PROBLEM>
If a line contains the word "voor", include it in the count; state how many such lines the listing has and nothing else.

Segment Start: EXERCISE DATA

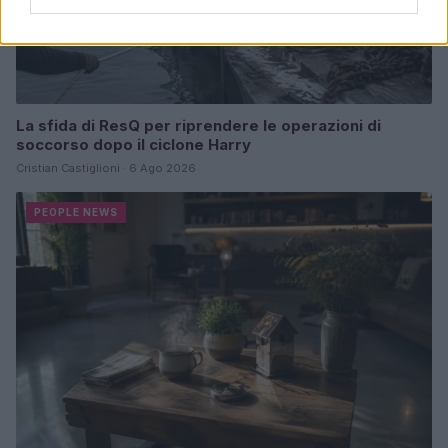
La sfida di ResQ per riprendere le operazioni di
soccorso dopo il ciclone Harry
Cristian Castiglioni · 6 Ago 2026
PEOPLE NEWS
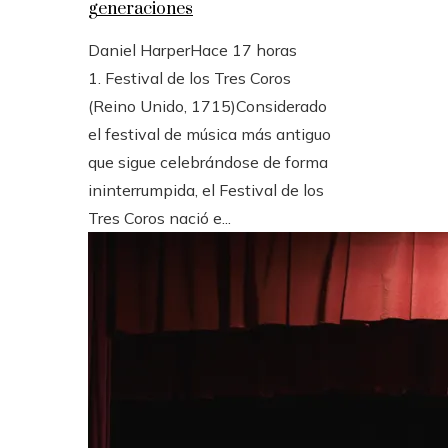
generaciones
Daniel Harper
Hace 17 horas
1. Festival de los Tres Coros
(Reino Unido, 1715)Considerado
el festival de música más antiguo
que sigue celebrándose de forma
ininterrumpida, el Festival de los
Tres Coros nació e...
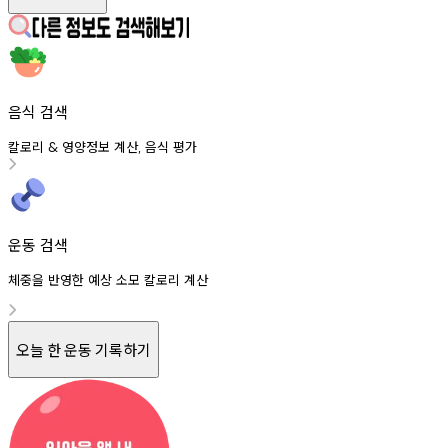
음식 검색
칼로리
영양정보
계산
음식
평가
&
,
운동 검색
체중을 반영한 예상 소모 칼로리 계산
오늘 한 운동 기록하기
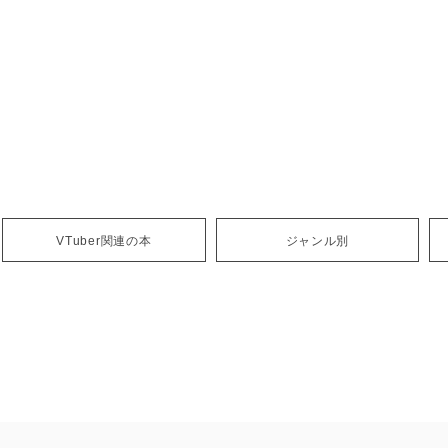
VTuber関連の本
ジャンル別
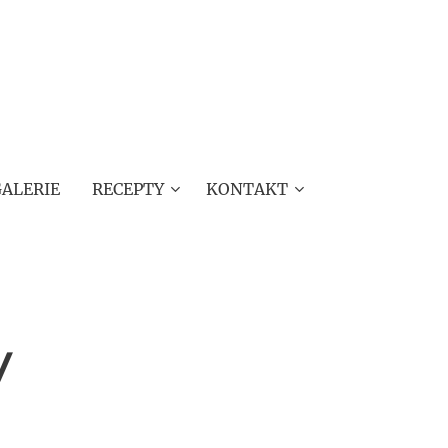
ALERIE
RECEPTY
KONTAKT
y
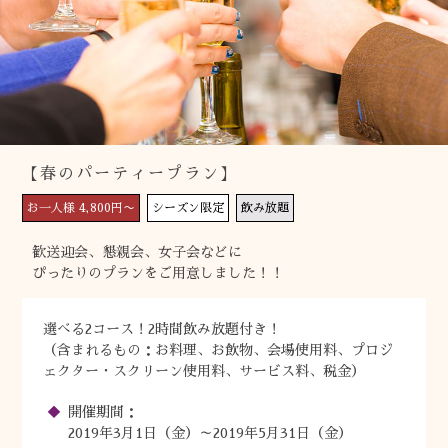
【春のパーティープラン】
お一人様 4,800円〜
シーズン限定
飲み放題
歓送迎会、懇親会、女子会などに
ぴったりのプランをご用意しました！！
選べる2コース！2時間飲み放題付き！
（含まれるもの：お料理、お飲物、会場使用料、プロジ
ェクター・スクリーン使用料、サービス料、税金）
開催期間：
2019年3月1日（金）～2019年5月31日（金）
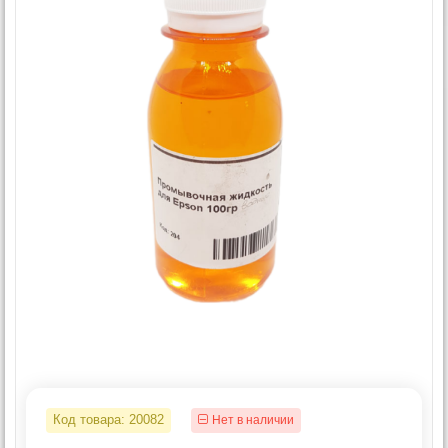
Код товара:
20082
Нет в наличии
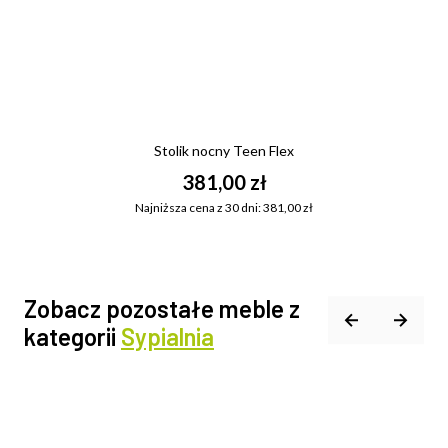
Stolik nocny Teen Flex
381,00 zł
Najniższa cena z 30 dni: 381,00 zł
Zobacz pozostałe meble z
kategorii
Sypialnia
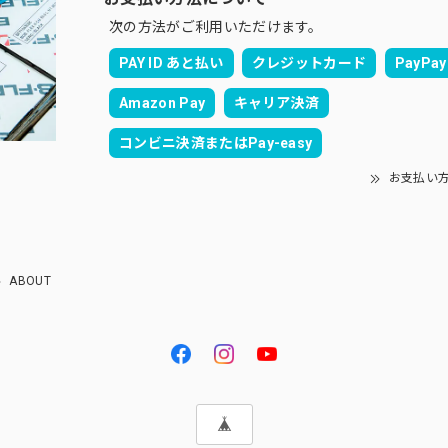
次の方法がご利用いただけます。
PAY ID あと払い
クレジットカード
PayPay
Amazon Pay
キャリア決済
コンビニ決済またはPay-easy
お支払い
ABOUT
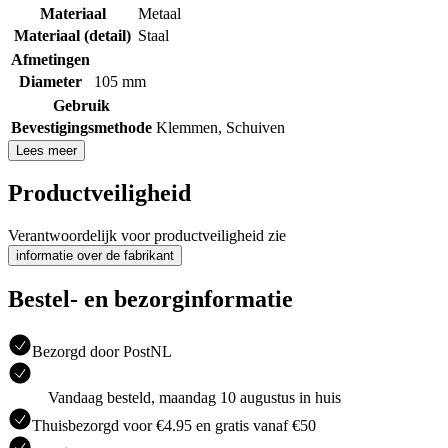
Materiaal
Metaal
Materiaal (detail)
Staal
Afmetingen
Diameter
105 mm
Gebruik
Bevestigingsmethode
Klemmen
,
Schuiven
Lees meer
Productveiligheid
Verantwoordelijk voor productveiligheid zie
informatie over de fabrikant
Bestel- en bezorginformatie
Bezorgd door PostNL
Vandaag besteld, maandag 10 augustus in huis
Thuisbezorgd voor €4.95 en gratis vanaf €50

Segment End: EXERCISE DATA

ANSWER>
2